Design Article
Introduction to MPEG-4 Video Compression
Richard Quinnell
9/15/2004 12:00 AM EDT
Digital video currently follows the MPEG-2 standard, but improvements in image processing technology are set to move MPEG-4 to the forefront of video compression.
Millions of DVD disks, satellite receivers, and streaming media processors have utilized the video compression schemes defined in the Motion Picture Experts Group (MPEG) standards. Most existing content uses the MPEG-2 scheme, but that may soon change. The MPEG committee last year approved the MPEG-4 standard, which handles video images as objects that form only part of a rich multimedia experience. In addition to an enhanced experience, MPEG-4 provides the advanced video coding (AVC) compression process that cuts the bit rate by as much as 50% for the same image quality as MPEG-2.
While popular, the MPEG-2 standard has demonstrated some drawbacks in its implementation. Chief among these are a tendency toward block-like artifacts in low bit-rate implementations and drifting image quality when the encoder and decoder lose correlation. Further, many experts feel that the basic algorithms in MPEG-2 are reaching their limits in terms of compression efficiency. Meanwhile, demand for higher resolution content and lower bandwidths is demanding continual improvement in efficiency.

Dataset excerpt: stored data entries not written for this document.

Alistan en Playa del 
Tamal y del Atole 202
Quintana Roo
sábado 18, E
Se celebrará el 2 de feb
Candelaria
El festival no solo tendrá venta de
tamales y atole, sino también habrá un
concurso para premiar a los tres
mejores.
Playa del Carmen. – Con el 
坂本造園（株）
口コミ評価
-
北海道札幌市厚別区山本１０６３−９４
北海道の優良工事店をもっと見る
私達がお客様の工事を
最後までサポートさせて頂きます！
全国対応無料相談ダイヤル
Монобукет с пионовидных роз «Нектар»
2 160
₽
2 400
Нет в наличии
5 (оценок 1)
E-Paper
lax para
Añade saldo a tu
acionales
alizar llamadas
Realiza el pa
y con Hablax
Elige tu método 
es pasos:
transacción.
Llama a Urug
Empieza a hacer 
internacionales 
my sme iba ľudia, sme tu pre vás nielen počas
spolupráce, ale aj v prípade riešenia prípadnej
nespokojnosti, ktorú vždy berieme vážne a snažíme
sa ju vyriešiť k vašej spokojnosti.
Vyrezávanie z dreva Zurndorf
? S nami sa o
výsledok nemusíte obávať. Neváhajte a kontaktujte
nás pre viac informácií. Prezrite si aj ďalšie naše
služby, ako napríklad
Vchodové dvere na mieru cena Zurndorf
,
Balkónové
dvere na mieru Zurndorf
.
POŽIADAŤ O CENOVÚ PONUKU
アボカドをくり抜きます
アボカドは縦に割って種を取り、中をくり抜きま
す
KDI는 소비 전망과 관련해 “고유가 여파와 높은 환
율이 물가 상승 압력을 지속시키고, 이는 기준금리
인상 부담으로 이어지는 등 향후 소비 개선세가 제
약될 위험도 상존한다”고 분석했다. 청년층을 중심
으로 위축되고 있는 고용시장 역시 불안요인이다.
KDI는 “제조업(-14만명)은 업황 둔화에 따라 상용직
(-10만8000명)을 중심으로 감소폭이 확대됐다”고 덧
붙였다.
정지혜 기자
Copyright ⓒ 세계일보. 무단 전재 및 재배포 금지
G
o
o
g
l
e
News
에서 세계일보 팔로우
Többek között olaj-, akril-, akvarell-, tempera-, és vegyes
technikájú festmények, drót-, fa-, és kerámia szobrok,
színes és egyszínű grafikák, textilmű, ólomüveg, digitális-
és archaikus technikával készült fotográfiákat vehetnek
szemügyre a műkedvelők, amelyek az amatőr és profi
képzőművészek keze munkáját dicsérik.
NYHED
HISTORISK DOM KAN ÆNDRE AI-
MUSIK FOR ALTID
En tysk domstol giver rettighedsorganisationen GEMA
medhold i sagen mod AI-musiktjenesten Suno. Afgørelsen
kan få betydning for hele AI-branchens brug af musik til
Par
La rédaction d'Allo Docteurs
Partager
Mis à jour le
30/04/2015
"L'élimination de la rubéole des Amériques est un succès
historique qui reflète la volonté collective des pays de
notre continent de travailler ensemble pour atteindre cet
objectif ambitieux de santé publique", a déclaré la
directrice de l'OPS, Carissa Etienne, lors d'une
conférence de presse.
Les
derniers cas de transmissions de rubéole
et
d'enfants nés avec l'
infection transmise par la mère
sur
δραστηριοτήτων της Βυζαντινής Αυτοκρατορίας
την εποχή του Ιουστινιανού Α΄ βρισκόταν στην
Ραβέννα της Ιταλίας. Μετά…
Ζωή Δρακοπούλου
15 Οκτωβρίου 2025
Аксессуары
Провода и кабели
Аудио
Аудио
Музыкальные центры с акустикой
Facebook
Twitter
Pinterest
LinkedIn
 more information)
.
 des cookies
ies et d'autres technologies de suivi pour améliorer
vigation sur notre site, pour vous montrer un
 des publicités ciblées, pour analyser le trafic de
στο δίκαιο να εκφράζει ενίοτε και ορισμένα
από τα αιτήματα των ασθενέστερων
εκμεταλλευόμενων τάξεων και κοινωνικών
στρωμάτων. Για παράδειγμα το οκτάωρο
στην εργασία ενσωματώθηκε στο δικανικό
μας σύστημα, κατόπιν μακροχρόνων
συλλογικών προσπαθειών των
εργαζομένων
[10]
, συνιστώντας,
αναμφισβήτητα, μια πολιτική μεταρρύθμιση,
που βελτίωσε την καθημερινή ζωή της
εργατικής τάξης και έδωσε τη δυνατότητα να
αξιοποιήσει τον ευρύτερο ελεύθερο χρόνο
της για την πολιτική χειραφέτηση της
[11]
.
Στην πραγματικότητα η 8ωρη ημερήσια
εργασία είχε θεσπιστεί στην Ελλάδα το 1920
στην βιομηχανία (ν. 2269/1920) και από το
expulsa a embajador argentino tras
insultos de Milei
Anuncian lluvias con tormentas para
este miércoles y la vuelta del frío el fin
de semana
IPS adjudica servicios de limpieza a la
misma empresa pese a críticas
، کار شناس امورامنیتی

To meet these demands, the MPEG committee defined the MPEG-4 standard. The standard goes beyond video compression, however, to define a set of tools that can be used to encode and transmit multimedia content that can include video, text, sound, and animation as independent objects, allowing each media type to be handled independently for maximum efficiency. Further, the object-oriented approach allows the media to be combined as overlays and video windows of different sizes, shapes, and transparency without compromising any object's data. The standard also supports scaleable image quality, digital rights management, and interactivity, and "future-proofs" itself by providing a mechanism for incorporating new encoder/decoder (codec) image compression schemes as technology improves.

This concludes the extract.